Yayoi Kusama: pattern coloratissimi e vertiginosi al centro dei quali collocarsi serafica e anch’essa caleidoscopica. Zucche di tutte le dimensioni che tornano ossessivamente come l’ortaggio perfetto, centinaia di specchi in grado di riflettere luce e immagini senza fine. E poi pois, su animali, corpi nudi o vestiti, mobili, qualsiasi superficie concepibile. A condurre un’indagine profonda sul concetto di percezione del cosmo e dell’infinito e allo stesso tempo celebrazione della bellezza della vita. Strumento per entrare in contatto con ciò che per definizione non ha limiti. Depersonalizzazione e avvicinamento all’assoluto.
Quale occasione migliore per onorare un’artista così straordinaria che l’uscita per i tipi di Fatatrac di una biografia illustrata dal titolo Yayoy Kusama.

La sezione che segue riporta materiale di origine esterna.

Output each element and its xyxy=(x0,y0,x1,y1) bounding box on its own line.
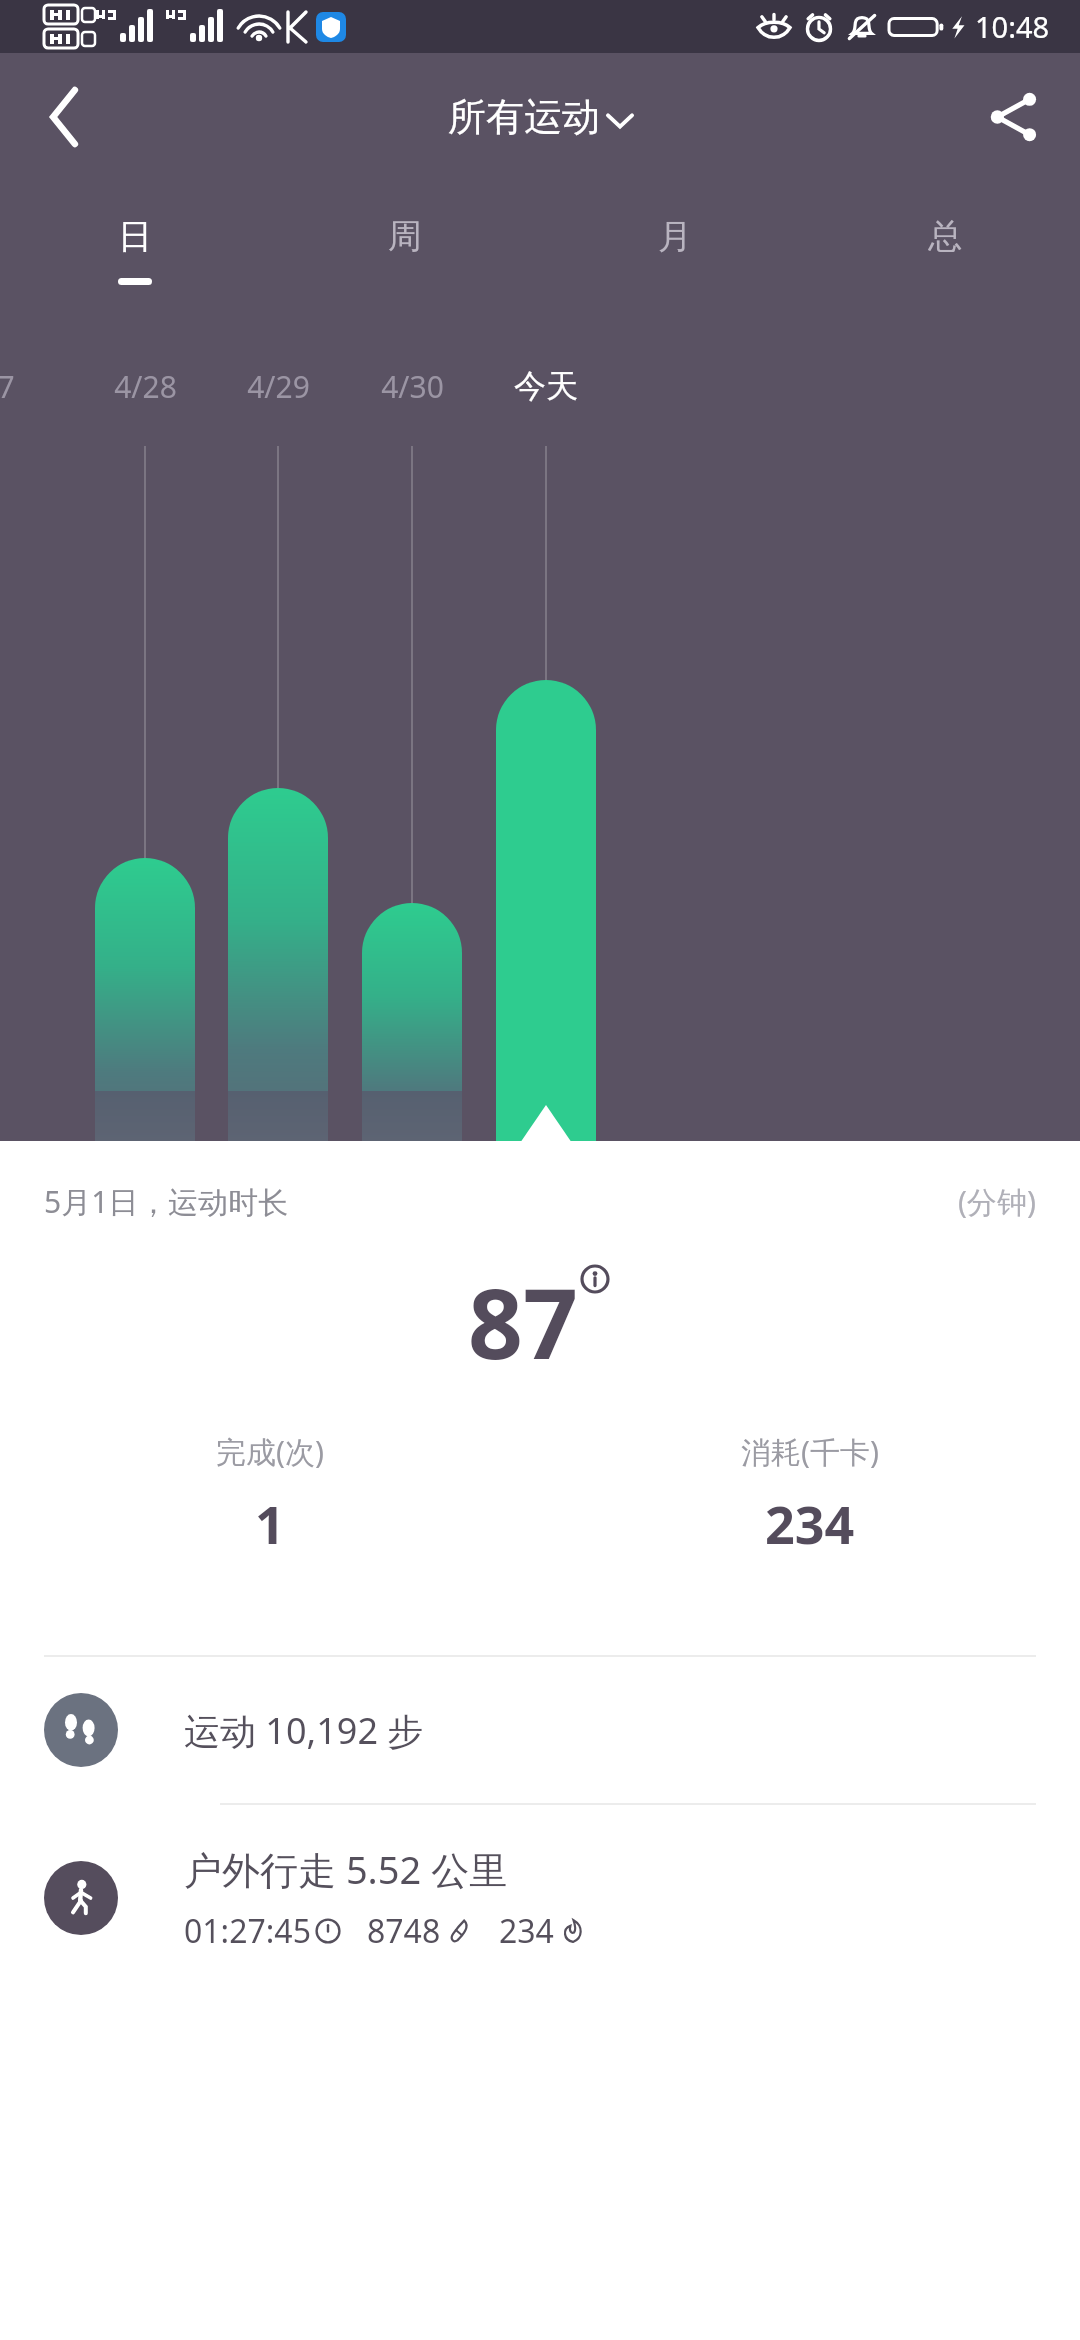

Da qui all’infinito, le cui autrici sono Sarah Suzuki e Ellen Weinstein?
Anche questa, come la precedente dedicata a Sonia Delaunay (della quale avevo parlato qui), appartiene alla collana I grandi albi MOMA.
Il libro racconta la passione per l’arte che ispirò la Kusama fin da bambina. Si sofferma a descrivere la città Matsumoto e le sue montagne, tanto care all’artista, che tornò a visitarle a distanza di anni una volta rientrata in Giappone.
Vediamo la Kusama persa a disegnare in mezzo a fiori più grandi di lei, fiori che con i loro colori brillanti e vivaci avrebbero poi espresso, nella sua arte, il senso di rigenerazione e transizione del ciclo naturale.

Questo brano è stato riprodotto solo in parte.